[Page-level text extractions]
========================

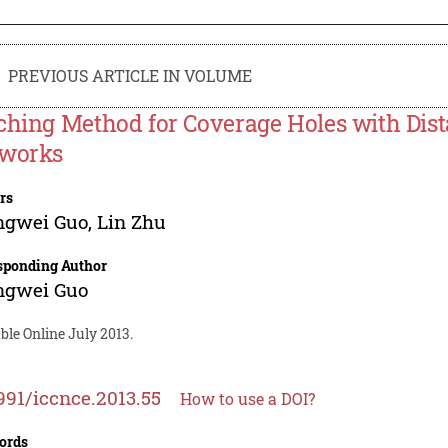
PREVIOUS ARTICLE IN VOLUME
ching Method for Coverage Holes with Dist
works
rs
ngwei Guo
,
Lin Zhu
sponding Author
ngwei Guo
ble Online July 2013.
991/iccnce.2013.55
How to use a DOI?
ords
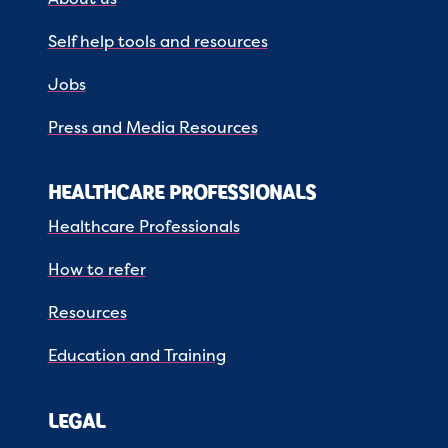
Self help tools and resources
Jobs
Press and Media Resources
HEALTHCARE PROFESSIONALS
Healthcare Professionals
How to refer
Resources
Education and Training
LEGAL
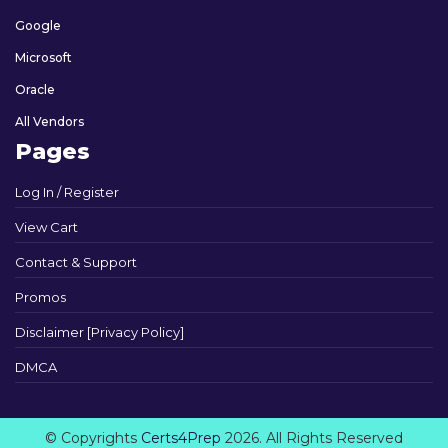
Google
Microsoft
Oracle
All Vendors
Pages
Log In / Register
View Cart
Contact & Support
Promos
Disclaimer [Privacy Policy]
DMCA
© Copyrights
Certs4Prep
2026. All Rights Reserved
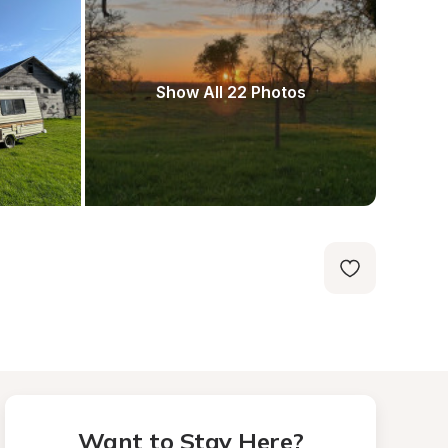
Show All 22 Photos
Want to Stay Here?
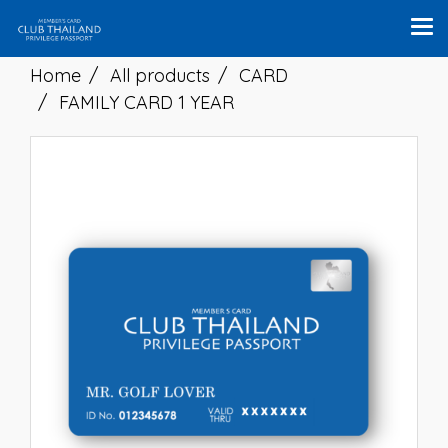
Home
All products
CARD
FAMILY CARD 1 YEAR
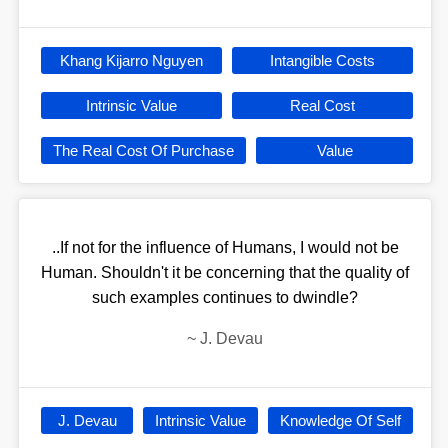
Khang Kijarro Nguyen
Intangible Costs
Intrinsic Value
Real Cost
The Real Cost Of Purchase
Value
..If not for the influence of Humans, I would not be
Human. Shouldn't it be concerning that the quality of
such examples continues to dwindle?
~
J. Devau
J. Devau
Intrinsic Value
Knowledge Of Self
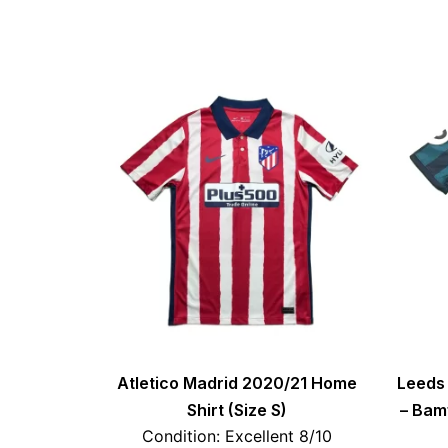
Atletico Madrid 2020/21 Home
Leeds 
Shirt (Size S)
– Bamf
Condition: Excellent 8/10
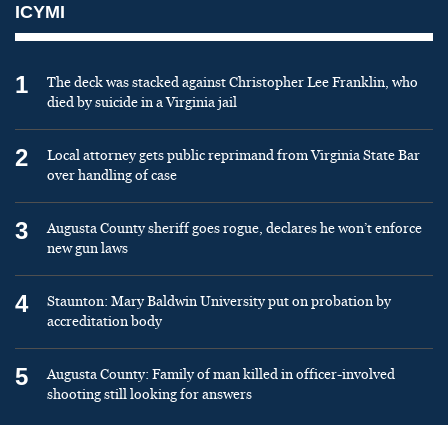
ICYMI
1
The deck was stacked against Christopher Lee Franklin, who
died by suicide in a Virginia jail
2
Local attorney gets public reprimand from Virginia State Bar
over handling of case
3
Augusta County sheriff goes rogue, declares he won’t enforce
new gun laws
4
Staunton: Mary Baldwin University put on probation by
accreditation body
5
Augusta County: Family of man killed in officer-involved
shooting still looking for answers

========================

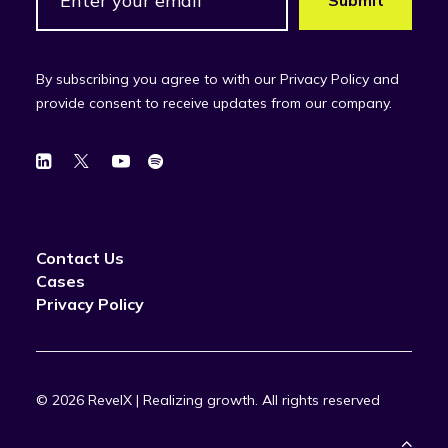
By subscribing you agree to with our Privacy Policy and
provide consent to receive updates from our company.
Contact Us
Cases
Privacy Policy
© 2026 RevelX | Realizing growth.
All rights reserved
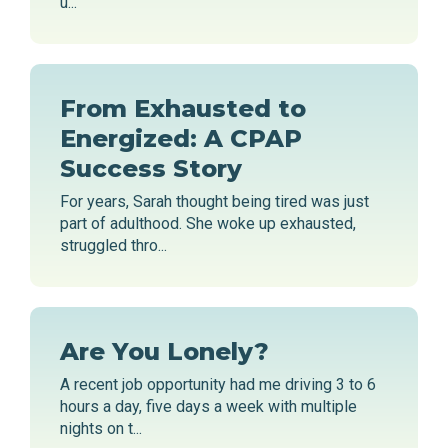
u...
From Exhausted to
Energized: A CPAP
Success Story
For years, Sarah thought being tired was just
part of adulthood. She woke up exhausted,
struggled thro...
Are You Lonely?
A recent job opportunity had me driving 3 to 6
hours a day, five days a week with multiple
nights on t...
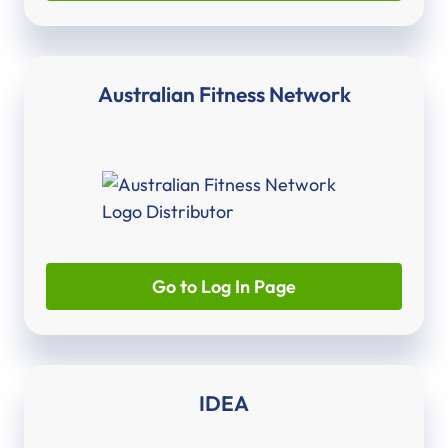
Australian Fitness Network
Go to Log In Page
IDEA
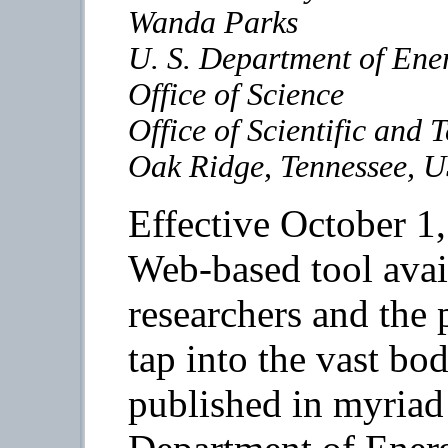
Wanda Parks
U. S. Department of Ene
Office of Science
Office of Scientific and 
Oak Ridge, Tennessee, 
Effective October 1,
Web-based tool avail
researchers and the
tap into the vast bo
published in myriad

========================

Exercise objective: Line for line, output the entries above from the line with "PREVIOUS ARTICLE IN VOLUME" to the line with "Human. Shouldn't it", both included, and nothing more. Skip pictures.

Task solution:
PREVIOUS ARTICLE IN VOLUME
ching Method for Coverage Holes with Dist
works
rs
ngwei Guo
,
Lin Zhu
sponding Author
ngwei Guo
ble Online July 2013.
991/iccnce.2013.55
How to use a DOI?
ords
Self help tools and resources
Jobs
Press and Media Resources
HEALTHCARE PROFESSIONALS
Healthcare Professionals
How to refer
Resources
Education and Training
LEGAL
Google
Microsoft
Oracle
All Vendors
Pages
Log In / Register
View Cart
Contact & Support
Promos
Disclaimer [Privacy Policy]
DMCA
© Copyrights
Certs4Prep
2026. All Rights Reserved
Show All 22 Photos
Want to Stay Here?
Home
All products
CARD
FAMILY CARD 1 YEAR
Khang Kijarro Nguyen
Intangible Costs
Intrinsic Value
Real Cost
The Real Cost Of Purchase
Value
..If not for the influence of Humans, I would not be
Human. Shouldn't it be concerning that the quality of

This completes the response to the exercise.